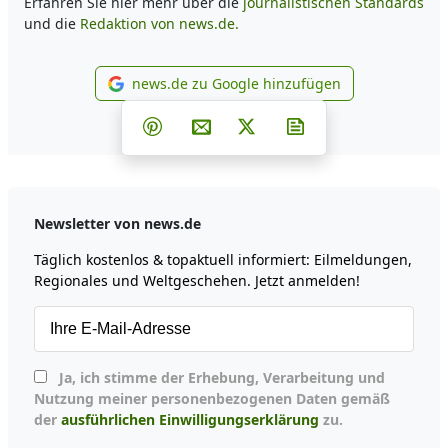
Erfahren Sie hier mehr über die
journalistischen Standards
und die
Redaktion von news.de.
news.de zu Google hinzufügen
news.de zu Google hinzufüg
Teilen auf Facebook
Teilen auf Whatsapp
Teilen auf Telegram
Teilen auf Pinterest
Per E-Mail teilen
Post auf X
Newsletter abonni
Newsletter von news.de
Täglich kostenlos & topaktuell informiert: Eilmeldungen,
Regionales und Weltgeschehen. Jetzt anmelden!
Ja, ich stimme der Erhebung, Verarbeitung und
Nutzung meiner personenbezogenen Daten gemäß
der
ausführlichen Einwilligungserklärung
zu.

***

Assignment: A word-for-word copy of the listing is the goal; keep every picture out of it.

Your solution:
Erfahren Sie hier mehr über die
journalistischen Standards
und die
Redaktion von news.de.
news.de zu Google hinzufügen
news.de zu Google hinzufüg
Teilen auf Facebook
Teilen auf Whatsapp
Teilen auf Telegram
Teilen auf Pinterest
Per E-Mail teilen
Post auf X
Newsletter abonni
Newsletter von news.de
Täglich kostenlos & topaktuell informiert: Eilmeldungen,
Regionales und Weltgeschehen. Jetzt anmelden!
Ja, ich stimme der Erhebung, Verarbeitung und
Nutzung meiner personenbezogenen Daten gemäß
der
ausführlichen Einwilligungserklärung
zu.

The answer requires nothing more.